■ WORK TO BE COMPLETED: Every line in the records below between the one holding "ALTA COSTA SERENA (65, 2314)" and the one holding "Changer ses préférences cookies (434, 2558)", inclusive, is to be set down exactly; all other lines are to be left out.

■ Stored records:
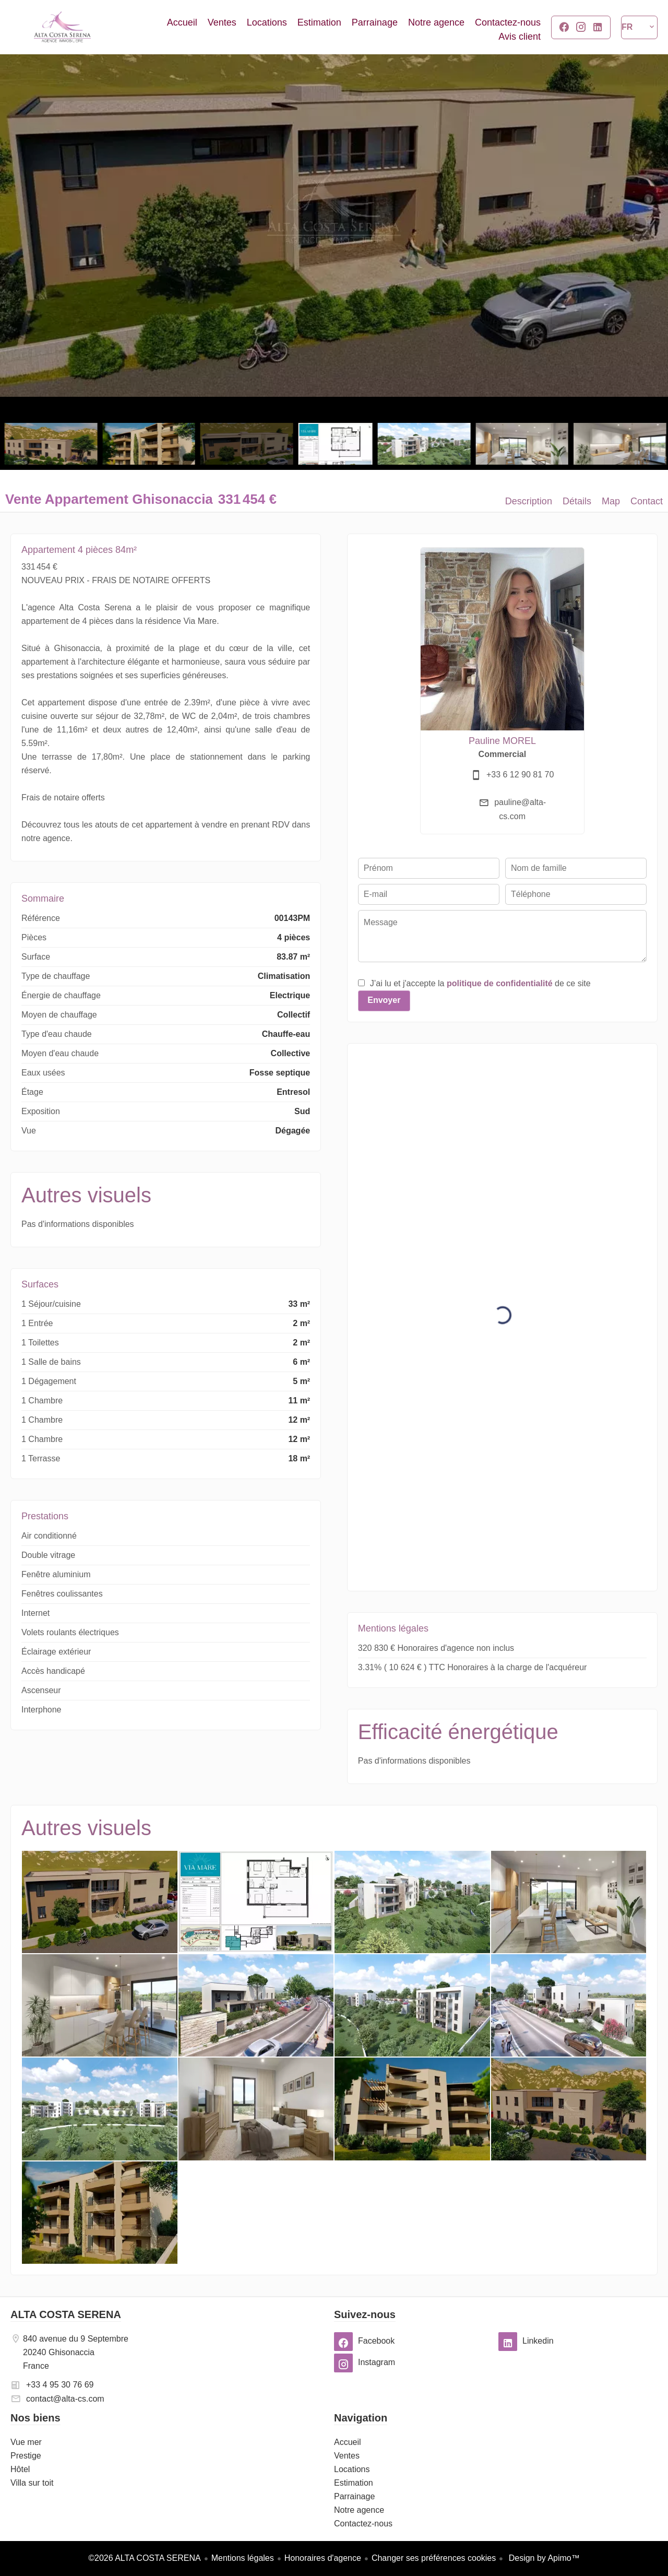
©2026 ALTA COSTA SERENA (144, 2558)
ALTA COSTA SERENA (65, 2314)
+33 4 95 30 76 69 (59, 2384)
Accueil (62, 27)
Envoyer (383, 1000)
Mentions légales (242, 2558)
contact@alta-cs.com (65, 2398)
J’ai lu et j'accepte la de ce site (480, 983)
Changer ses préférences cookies (434, 2558)
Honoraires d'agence (322, 2558)
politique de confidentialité (500, 983)
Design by (543, 2558)
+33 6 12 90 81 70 (520, 774)
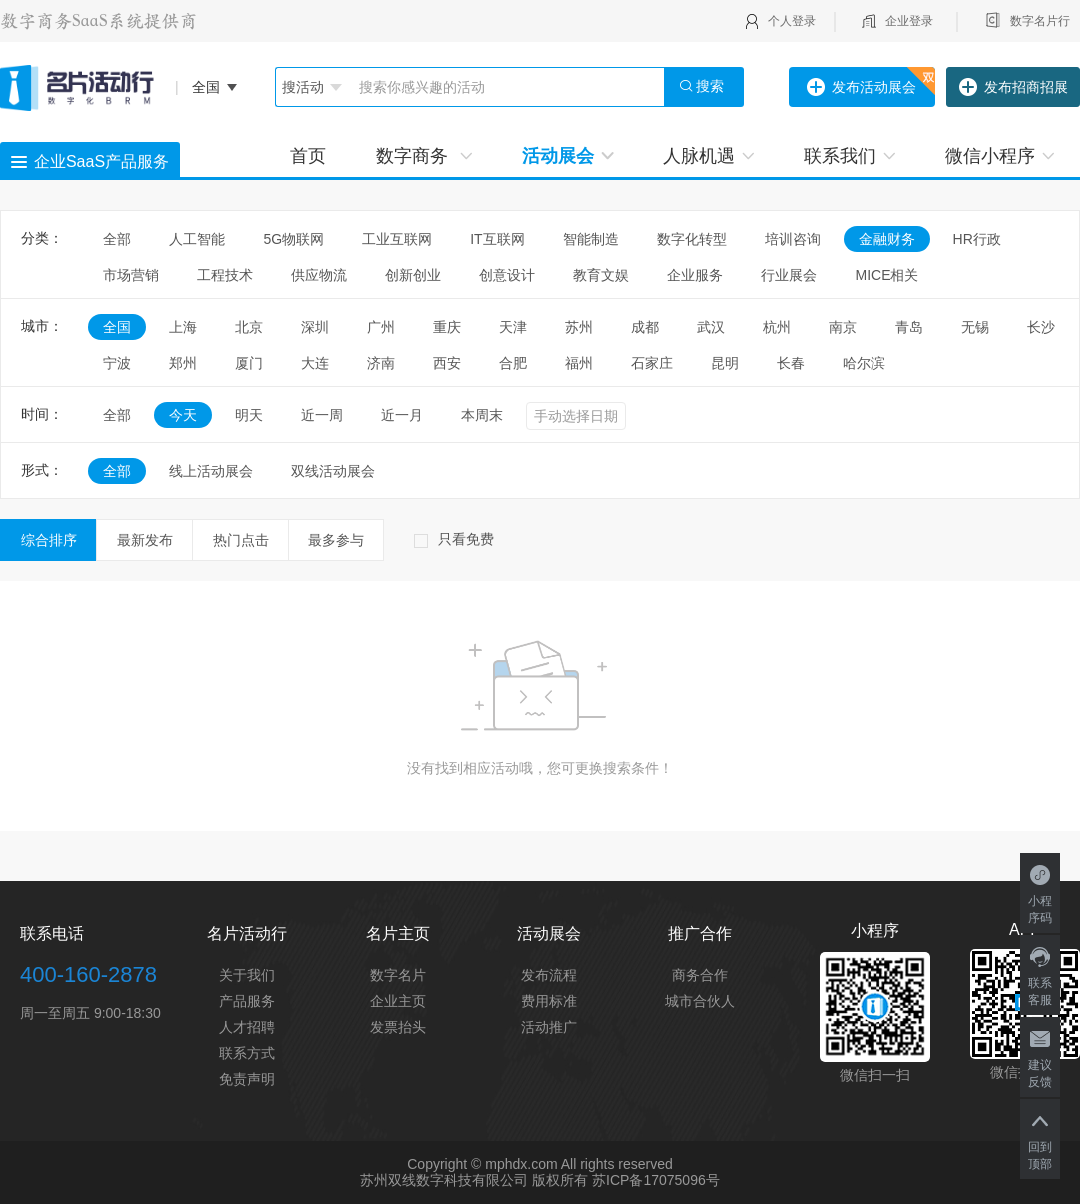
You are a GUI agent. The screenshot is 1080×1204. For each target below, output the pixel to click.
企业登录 (909, 21)
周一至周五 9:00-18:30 (90, 1013)
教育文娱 (601, 275)
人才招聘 (247, 1027)
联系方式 (247, 1053)
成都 (645, 327)
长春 (791, 363)
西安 (447, 363)
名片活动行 (247, 933)
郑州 (183, 363)
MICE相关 (886, 275)
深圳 (315, 327)
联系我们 (849, 156)
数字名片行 (1040, 21)
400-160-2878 (88, 974)
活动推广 (549, 1027)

■ WRITTEN ANSWER:
ALTA COSTA SERENA (65, 2314)
+33 4 95 30 76 69 (59, 2384)
Accueil (62, 27)
Envoyer (383, 1000)
Mentions légales (242, 2558)
contact@alta-cs.com (65, 2398)
J’ai lu et j'accepte la de ce site (480, 983)
Changer ses préférences cookies (434, 2558)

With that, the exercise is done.